L’affaire est sérieuse et Ndèye l’explique avec application en comptant sur ses doigts. «Deux poussins valent 1000 F Cfa, donc 500 chacun ». Elle les élève dans la cour de sa maison, les nourrit pendant trois mois, - 100 F Cfa d’aliments - et revend les poulets, par deux, «6000 F Cfa, donc 3000 F Cfa pièce». Aujourd’hui, Ndèye possède 10 poussins et 6 poulets prêts à être croqués. Une partie des bénéfices sert à ses besoins, une autre est bien utile pour aider sa mère, une troisième s’en va garnir son carnet d’épargne. La gamine montre le résultat de ses économies : 55 mille F Cfa, (76 €), qu’elle n’a jamais retirés.
Et quand il a fallu financer son nouveau grand projet, le superviseur lui a conseillé de demander un microcrédit à la banque. Là, elle doit compter sur les doigts de ses deux mains. Un prêt de 50 mille F Cfa, l’achat de dix poussins d’un coup, des habits et des produits pour le corps à revendre. Gros investissement, gros pari.
La banque a dit oui. Ndèye commerce et a commencé à rembourser chaque mois. Aujour­d’hui, elle a six années de présence dans le groupe, ne rate jamais une causerie et a fixé ses objectifs pour ses vingt ans : arriver à cinquante poussins, voire plus, vendre des vêtements teintés, de la broderie et augmenter encore son capital. Soudain, elle cesse de compter sur ses doigts, se lève et se poste à la fenêtre comme pour mieux contempler sa rue, vide et désolée, dans cette banlieue de Saint-Louis : «Moi, j’aimerais bien ouvrir une jolie boutique, ici...».

Rama, la «petite bonne» qui rêve d’une vie parfumée
Tout s’est joué un soir en rentrant de l’école. Rama avait onze ans et elle a posé son cartable bourré de livres de CM2. Son père, un mécanicien, dont elle ne connaît pas l’âge n’était toujours pas rentré. Il restait souvent très tard à l’atelier et Rama le voyait peu. Sa mère faisait et refaisait les comptes de la maison en lâchant de gros soupirs. Les sept gosses de la famille lui réclamaient un fruit ou une sucrerie. Rama a contemplé la misère et a annoncé à sa mère qu’elle allait abandonner l’école pour gagner de l’argent. Ses parents n’étaient pas d’accord mais l’enfant était décidée. Un mois plus tard, Rama déposait fièrement 15 mille F Cfa - 23 euros - sur la toile cirée de la table devant sa mère qui pleurait en l’embrassant.

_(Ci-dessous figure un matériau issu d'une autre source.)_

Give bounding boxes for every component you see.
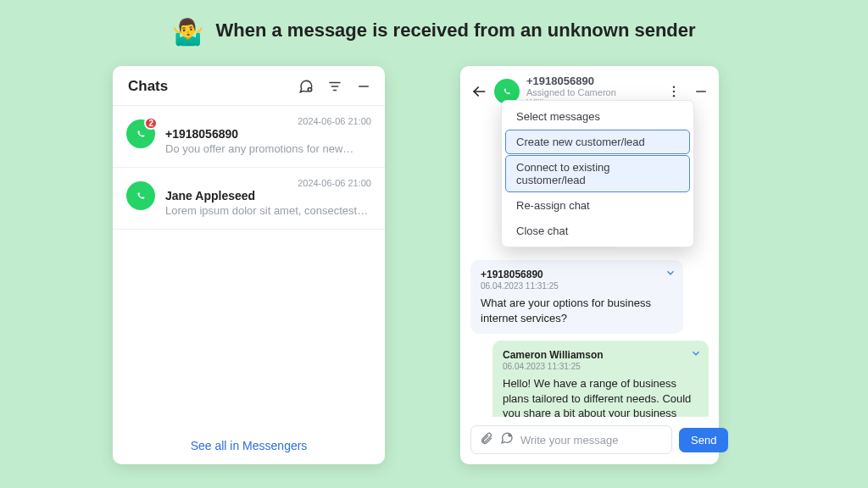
conversation-panel: +1918056890 Assigned to Cameron Williams…	[460, 66, 719, 464]
chat-preview: Do you offer any promotions for new…	[165, 142, 371, 155]
context-menu: Select messages Create new customer/lead…	[501, 100, 694, 247]
chat-item-unknown[interactable]: 2 2024-06-06 21:00 +1918056890 Do you of…	[113, 105, 385, 167]
composer-input-wrap	[470, 425, 672, 454]
outgoing-message: Cameron Williamson 06.04.2023 11:31:25 H…	[492, 341, 709, 417]
menu-reassign-chat[interactable]: Re-assign chat	[505, 193, 690, 218]
chats-heading: Chats	[128, 78, 298, 95]
menu-select-messages[interactable]: Select messages	[505, 104, 690, 129]
back-arrow-icon[interactable]	[470, 83, 487, 100]
conversation-phone: +1918056890	[526, 75, 659, 87]
chats-header: Chats	[113, 66, 385, 105]
chat-time: 2024-06-06 21:00	[165, 178, 371, 188]
minimize-icon[interactable]	[693, 84, 709, 99]
svg-point-6	[673, 86, 675, 87]
message-timestamp: 06.04.2023 11:31:25	[503, 362, 698, 371]
message-sender: Cameron Williamson	[503, 349, 698, 361]
menu-connect-customer[interactable]: Connect to existing customer/lead	[505, 155, 690, 192]
page-title-text: When a message is received from an unkno…	[216, 19, 696, 41]
menu-close-chat[interactable]: Close chat	[505, 219, 690, 243]
message-sender: +1918056890	[481, 269, 673, 280]
svg-point-8	[673, 95, 675, 97]
message-input[interactable]	[520, 434, 663, 446]
chevron-down-icon[interactable]	[690, 347, 702, 363]
see-all-link[interactable]: See all in Messengers	[113, 427, 385, 464]
chats-header-actions	[298, 79, 371, 94]
chats-panel: Chats 2 2024-06-06 21:00 +1918056890 Do …	[113, 66, 385, 464]
new-chat-icon[interactable]	[298, 79, 314, 94]
page-title: 🤷‍♂️ When a message is received from an …	[0, 17, 868, 47]
quick-reply-icon[interactable]	[500, 431, 514, 448]
menu-create-customer[interactable]: Create new customer/lead	[505, 130, 690, 154]
chat-item-known[interactable]: 2024-06-06 21:00 Jane Appleseed Lorem ip…	[113, 167, 385, 230]
chat-name: Jane Appleseed	[165, 189, 371, 202]
attachment-icon[interactable]	[480, 431, 493, 448]
shrug-emoji: 🤷‍♂️	[172, 18, 203, 46]
minimize-icon[interactable]	[356, 79, 371, 94]
incoming-message: +1918056890 06.04.2023 11:31:25 What are…	[470, 260, 683, 334]
message-body: What are your options for business inter…	[481, 296, 673, 325]
whatsapp-avatar-icon: 2	[126, 119, 155, 148]
svg-point-7	[673, 90, 675, 92]
unread-badge: 2	[144, 117, 158, 130]
send-button[interactable]: Send	[679, 428, 728, 452]
chevron-down-icon[interactable]	[665, 267, 676, 282]
composer: Send	[460, 417, 719, 464]
chat-preview: Lorem ipsum dolor sit amet, consectest…	[165, 204, 371, 217]
message-timestamp: 06.04.2023 11:31:25	[481, 281, 673, 291]
chat-name: +1918056890	[165, 127, 371, 141]
kebab-menu-icon[interactable]	[666, 84, 682, 99]
chat-list: 2 2024-06-06 21:00 +1918056890 Do you of…	[113, 105, 385, 427]
message-body: Hello! We have a range of business plans…	[503, 376, 698, 417]
filter-icon[interactable]	[327, 79, 342, 94]
svg-point-10	[508, 434, 511, 437]
chat-time: 2024-06-06 21:00	[165, 116, 371, 126]
whatsapp-avatar-icon	[126, 181, 155, 210]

Rama avait trouvé un emploi de «petite bonne», du nom que l’on donne aux gamines qui travaillent chez les particuliers. Beaucoup, venues de la campagne, dorment sur leur lieu de travail, certaines sont maltraitées voire violentées par les hommes de la maison. Rama a eu de la chance. La dame qui l’emploie, une célibataire, a toujours été «gentille» avec elle. La patronne loue des appartements sur la corniche de Saint Louis.

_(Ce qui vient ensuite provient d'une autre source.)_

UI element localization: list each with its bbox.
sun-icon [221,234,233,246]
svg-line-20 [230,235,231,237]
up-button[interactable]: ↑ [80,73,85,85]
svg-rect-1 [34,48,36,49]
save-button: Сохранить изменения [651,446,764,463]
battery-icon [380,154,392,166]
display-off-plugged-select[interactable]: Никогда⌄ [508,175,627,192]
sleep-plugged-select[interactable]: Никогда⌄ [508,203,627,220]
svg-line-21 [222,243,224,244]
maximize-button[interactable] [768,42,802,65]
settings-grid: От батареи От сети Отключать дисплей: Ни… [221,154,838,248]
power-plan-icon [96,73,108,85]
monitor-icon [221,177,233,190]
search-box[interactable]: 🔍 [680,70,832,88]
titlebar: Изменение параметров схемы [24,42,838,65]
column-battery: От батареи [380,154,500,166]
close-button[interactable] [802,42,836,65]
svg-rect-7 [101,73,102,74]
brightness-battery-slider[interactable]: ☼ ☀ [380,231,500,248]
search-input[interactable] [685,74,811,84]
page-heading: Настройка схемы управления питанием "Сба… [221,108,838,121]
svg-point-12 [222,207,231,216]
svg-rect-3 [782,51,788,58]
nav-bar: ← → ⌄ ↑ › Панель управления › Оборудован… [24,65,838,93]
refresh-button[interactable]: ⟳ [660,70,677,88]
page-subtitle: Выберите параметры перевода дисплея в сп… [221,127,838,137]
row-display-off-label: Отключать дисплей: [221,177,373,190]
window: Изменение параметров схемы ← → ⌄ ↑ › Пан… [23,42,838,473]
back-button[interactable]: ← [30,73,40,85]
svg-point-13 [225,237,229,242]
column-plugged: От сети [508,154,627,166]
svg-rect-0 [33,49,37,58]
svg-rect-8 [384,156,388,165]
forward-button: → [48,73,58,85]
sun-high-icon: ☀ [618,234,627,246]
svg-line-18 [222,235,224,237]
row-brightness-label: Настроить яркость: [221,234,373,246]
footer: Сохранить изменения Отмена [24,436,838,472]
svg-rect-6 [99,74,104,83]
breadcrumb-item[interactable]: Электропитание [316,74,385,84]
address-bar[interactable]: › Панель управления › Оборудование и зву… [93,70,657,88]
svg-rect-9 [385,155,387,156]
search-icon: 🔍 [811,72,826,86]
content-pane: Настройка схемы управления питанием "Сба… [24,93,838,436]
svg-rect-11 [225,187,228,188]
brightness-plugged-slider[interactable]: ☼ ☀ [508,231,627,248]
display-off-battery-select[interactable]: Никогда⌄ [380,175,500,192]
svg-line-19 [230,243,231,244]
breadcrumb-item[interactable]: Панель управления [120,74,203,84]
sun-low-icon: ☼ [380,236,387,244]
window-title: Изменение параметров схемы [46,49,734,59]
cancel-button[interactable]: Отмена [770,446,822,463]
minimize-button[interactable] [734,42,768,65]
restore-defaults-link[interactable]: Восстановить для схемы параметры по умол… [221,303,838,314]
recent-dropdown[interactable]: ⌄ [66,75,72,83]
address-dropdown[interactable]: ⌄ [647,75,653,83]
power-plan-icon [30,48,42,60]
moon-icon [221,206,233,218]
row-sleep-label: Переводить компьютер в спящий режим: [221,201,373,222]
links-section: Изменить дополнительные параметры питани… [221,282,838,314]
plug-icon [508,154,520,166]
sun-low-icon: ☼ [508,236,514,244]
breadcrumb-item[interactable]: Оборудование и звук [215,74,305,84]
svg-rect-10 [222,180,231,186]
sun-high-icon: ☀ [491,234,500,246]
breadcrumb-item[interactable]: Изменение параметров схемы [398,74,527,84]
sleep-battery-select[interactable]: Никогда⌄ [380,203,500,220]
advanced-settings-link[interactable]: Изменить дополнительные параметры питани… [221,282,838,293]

Ménage, lavage, vaisselle... Rama travaille de dix heures à seize heures chaque jour, sauf le lundi, samedi et dimanche compris. Aujourd’hui, a dix sept ans, Rama travaille chez elle depuis six ans et son salaire vient d’être augment de 5000 F Cfa, 7,5 euros. La vie avait changé. Enfin, Rama ne se sentait plus coupable. Elle gagnait bien sa vie, aidait ses parents et offrait des sucreries à ses petits frères. Mais elle avait perdu sa légèreté d’enfant et découvert une tristesse inconnue quand elle croisait ses anciennes camarades de classe.
Un jour, une voisine a parlé à sa mère d’un centre de formation sociale privé dépendant du Majt (Mouvement africain des jeunes travailleurs), une organisation qui «défendait les droits des enfants». Pour une petite participation, on y apprenait la couture, la teinture, le perlage, et les superviseurs donnaient même des cours d’alphabétisation en français. En poussant la porte, Rama a découvert les groupes de discussion où on débattait avec passion des «douze droits de l’enfant».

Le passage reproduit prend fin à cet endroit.